Vitruvian Guar
Warlord
- Joined
- Sep 19, 2024
- Messages
- 153
Oh, I agree. Policy cards are worse then culture trees for a variety of reasons.If that was the design intent, the Civ 6 mechanic was a massive design failure. The policy cards trivialized the decision, because they could be swapped so frequently. It became "this is my highest priority for the next 2 turns, so I'll micro-manage my efficiency by swapping in this card for those 2 turns".
Civ 5's policy trees made for much more meaningful decisions, because you had to live with them the rest of the game. For many, that was too far in the other direction, especially given the struggle the dev team had in trying to balance the individual trees (something they never properly achieved).
The happy medium (for me) is policies that have a noticeable impact on the type of civilization you are building, which can only be changed gradually and infrequently, or with a significant cost (revolution). Ideally (again for me) those policies would have multi-faceted impacts, not just be +x% to this one specific thing, but I don't expect the current dev team to embrace that as they seem to prefer single effects. I'm hopeful, though, that they may at least cut down on the "you can change all policy cards every 1 to 3 turns" system of Civ 6.
But the point is that their badness goes in exactly the opposite way than the one @Noble Zarkon is talking about.

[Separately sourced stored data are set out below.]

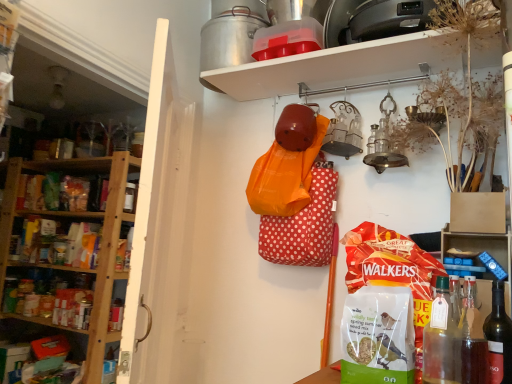 Question: Which is correct: translucent glass bottle at lower right, which is the 2th bottle from left to right, is inside blue plastic blocks at right, arranged as the first shelf when viewed from the right, or outside of it?

Choices:
 (A) inside
 (B) outside

Answer: (B)

Question: Does point (468, 377) appear closer or farther from the camera than point (506, 233)?

Choices:
 (A) farther
 (B) closer

Answer: (B)

Question: Which object is the closest to the blue plastic blocks at right, arranged as the first shelf when viewed from the right?

Choices:
 (A) metallic silver at upper center, marked as the 2th shelf in a left-to-right arrangement
 (B) dark red glass bottle at lower right, the 3th bottle positioned from the left
 (C) white plastic shelf at upper center, which is counted as the third shelf, starting from the right
 (D) translucent glass bottle at lower right, which is the 2th bottle from left to right
 (E) transparent glass bottle at lower right, which is counted as the 3th bottle, starting from the right

Answer: (B)

Question: Considering the real-world distances, which object is farthest from the translucent glass bottle at lower right, which is the 2th bottle from left to right?

Choices:
 (A) white plastic shelf at upper center, which is counted as the third shelf, starting from the right
 (B) blue plastic blocks at right, arranged as the first shelf when viewed from the right
 (C) metallic silver at upper center, the second shelf in the right-to-left sequence
 (D) transparent glass bottle at lower right, which is counted as the 3th bottle, starting from the right
 (E) dark red glass bottle at lower right, the 3th bottle positioned from the left

Answer: (A) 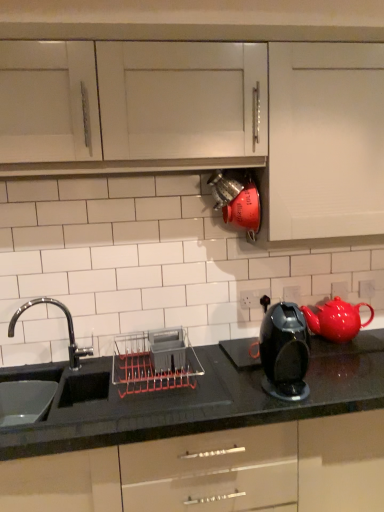 Find the location of a particular element. Image resolution: width=384 pixels, height=512 pixels. vacant space in front of gray plastic dish rack at center is located at coordinates point(157,412). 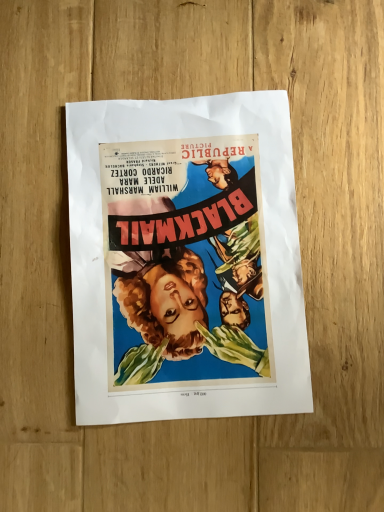 At what (x,y) coordinates should I click in order to perform the action: click on matte paper poster at center. Please return your answer as a coordinate pair (x, y). Image resolution: width=384 pixels, height=512 pixels. Looking at the image, I should click on (185, 259).

Describe the element at coordinates (185, 259) in the screenshot. The height and width of the screenshot is (512, 384). I see `matte paper poster at center` at that location.

Where is `matte paper poster at center`? The image size is (384, 512). matte paper poster at center is located at coordinates (185, 259). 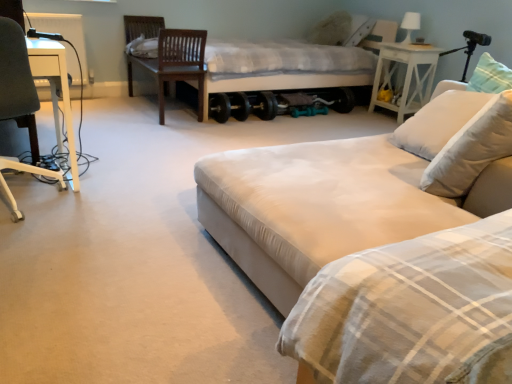 Find the location of a particular element. This screenshot has height=384, width=512. free spot below dark brown wood swivel chair at upper left (from a real-world perspective) is located at coordinates (155, 107). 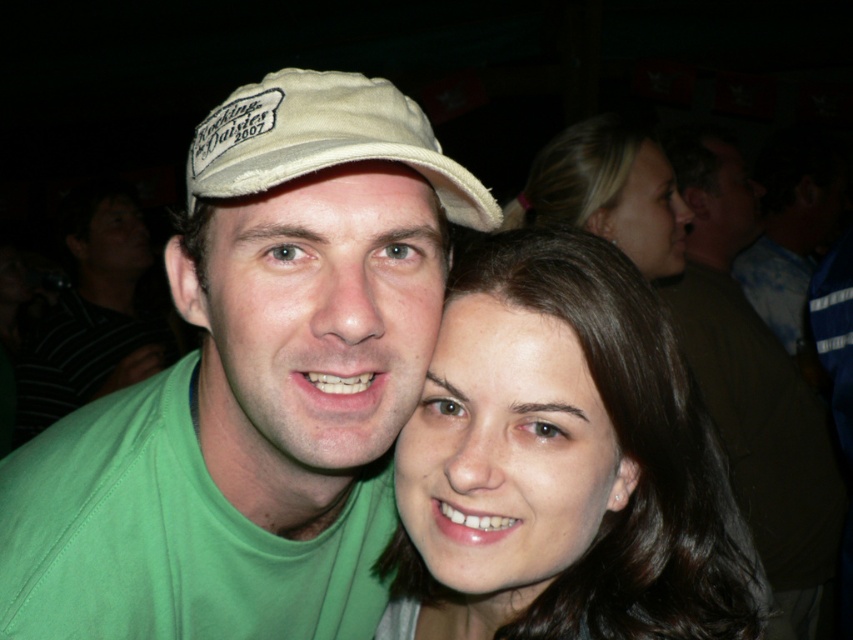 Question: Considering the real-world distances, which object is farthest from the smooth skin face at center?

Choices:
 (A) matte khaki cap at center
 (B) matte beige cap at center

Answer: (A)

Question: Among these points, which one is nearest to the camera?

Choices:
 (A) (631, 221)
 (B) (288, 442)
 (C) (109, 324)

Answer: (B)

Question: Considering the relative positions of matte beige cap at center and smooth skin face at upper right in the image provided, where is matte beige cap at center located with respect to smooth skin face at upper right?

Choices:
 (A) below
 (B) above

Answer: (A)

Question: Can you confirm if matte khaki cap at center is positioned to the right of green fabric shirt at left?

Choices:
 (A) yes
 (B) no

Answer: (A)

Question: Does matte beige cap at center appear on the left side of beige cotton cap at upper center?

Choices:
 (A) yes
 (B) no

Answer: (A)

Question: Which is nearer to the matte khaki cap at center?

Choices:
 (A) beige cotton cap at upper center
 (B) matte beige cap at center
 (C) smooth skin face at center
 (D) smooth brown hair at center

Answer: (B) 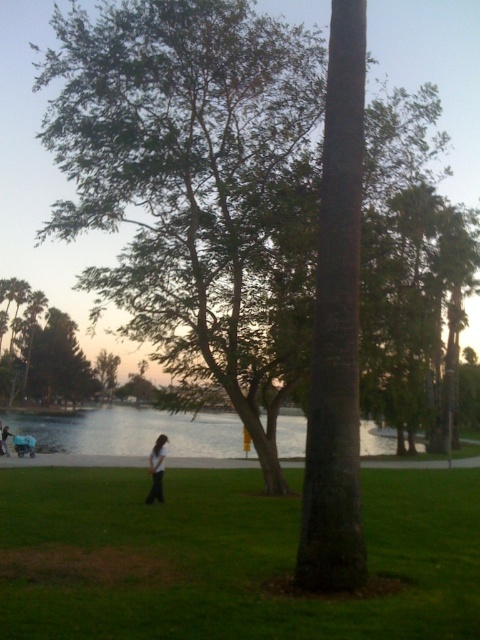 Question: Can you confirm if green grass at center is positioned to the left of dark blue jeans at center?

Choices:
 (A) yes
 (B) no

Answer: (B)

Question: Which is nearer to the clear water at center?

Choices:
 (A) dark blue jeans at center
 (B) light brown hair at center

Answer: (B)

Question: Which point is closer to the camera taking this photo?

Choices:
 (A) (286, 449)
 (B) (4, 449)
 (C) (147, 499)

Answer: (C)

Question: Is green grass at center thinner than clear water at center?

Choices:
 (A) yes
 (B) no

Answer: (A)

Question: Is green grass at center smaller than light brown hair at center?

Choices:
 (A) no
 (B) yes

Answer: (B)

Question: Which of these objects is positioned farthest from the light brown hair at center?

Choices:
 (A) dark blue jeans at center
 (B) clear water at center

Answer: (A) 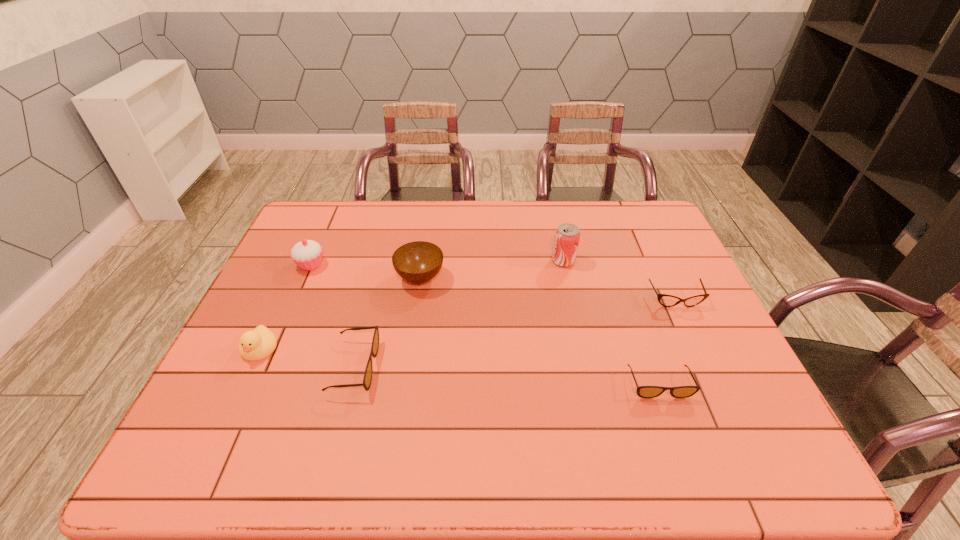 The image size is (960, 540). In the image, there is a desktop. In order to click on vacant area at the far edge in this screenshot , I will do `click(440, 203)`.

Where is `free space at the near edge of the desktop`? Image resolution: width=960 pixels, height=540 pixels. free space at the near edge of the desktop is located at coordinates (323, 409).

Identify the location of blank space at the left edge of the desktop. coord(325,259).

Identify the location of vacant space at the right edge of the desktop. (669, 325).

Image resolution: width=960 pixels, height=540 pixels. In the image, there is a desktop. What are the coordinates of `vacant space at the far right corner` in the screenshot? It's located at (635, 239).

Locate an element on the screen. free spot between the duckling and the cupcake is located at coordinates (285, 307).

You are a GUI agent. You are given a task and a screenshot of the screen. Output one action in this format:
    pyautogui.click(x=<x>, y=<y>)
    Task: Click on the free space between the shorter sunglasses and the fourth object from left to right
    This screenshot has height=540, width=960.
    Given the screenshot: What is the action you would take?
    pyautogui.click(x=540, y=331)

Image resolution: width=960 pixels, height=540 pixels. I want to click on free area in between the right sunglasses and the bowl, so click(540, 331).

I want to click on blank region between the duckling and the shorter sunglasses, so click(459, 366).

At what (x,y) coordinates should I click in order to perform the action: click on empty location between the cupcake and the right sunglasses. Please return your answer as a coordinate pair (x, y). Looking at the image, I should click on (485, 325). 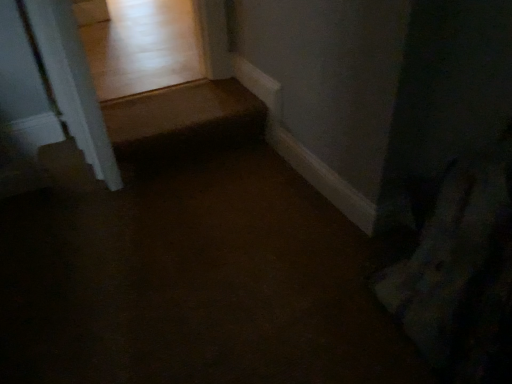 Question: From the image's perspective, would you say white glossy door frame at upper left is positioned over brown carpet at center?

Choices:
 (A) yes
 (B) no

Answer: (A)

Question: Is white glossy door frame at upper left located outside brown carpet at center?

Choices:
 (A) no
 (B) yes

Answer: (B)

Question: Is white glossy door frame at upper left taller than brown carpet at center?

Choices:
 (A) no
 (B) yes

Answer: (B)

Question: Is white glossy door frame at upper left at the left side of brown carpet at center?

Choices:
 (A) no
 (B) yes

Answer: (B)

Question: Is white glossy door frame at upper left wider than brown carpet at center?

Choices:
 (A) no
 (B) yes

Answer: (A)

Question: From a real-world perspective, is white glossy door frame at upper left positioned under brown carpet at center based on gravity?

Choices:
 (A) no
 (B) yes

Answer: (A)

Question: Is brown carpet at center smaller than white glossy door frame at upper left?

Choices:
 (A) no
 (B) yes

Answer: (A)

Question: Considering the relative sizes of brown carpet at center and white glossy door frame at upper left in the image provided, is brown carpet at center thinner than white glossy door frame at upper left?

Choices:
 (A) no
 (B) yes

Answer: (A)

Question: Is brown carpet at center positioned with its back to white glossy door frame at upper left?

Choices:
 (A) yes
 (B) no

Answer: (B)

Question: Does brown carpet at center have a greater width compared to white glossy door frame at upper left?

Choices:
 (A) yes
 (B) no

Answer: (A)

Question: Is brown carpet at center outside of white glossy door frame at upper left?

Choices:
 (A) no
 (B) yes

Answer: (B)

Question: Is brown carpet at center bigger than white glossy door frame at upper left?

Choices:
 (A) yes
 (B) no

Answer: (A)

Question: Which is correct: brown carpet at center is inside white glossy door frame at upper left, or outside of it?

Choices:
 (A) inside
 (B) outside

Answer: (B)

Previous system had small bonuses. New system got bigger bonuses. And yet this new system is worse, because there are other factors which determine whether the system works good or not and whether the player choice is meaningful and is at all a choice instead of just following mostly the same pattern in every game.
They are trying to somewhat fix the issue with the introduction of civ-specific culture trees and traditions, and we are not yet sure what is going on with the governments. But all this has nothing to do with how big or small the bonuses are.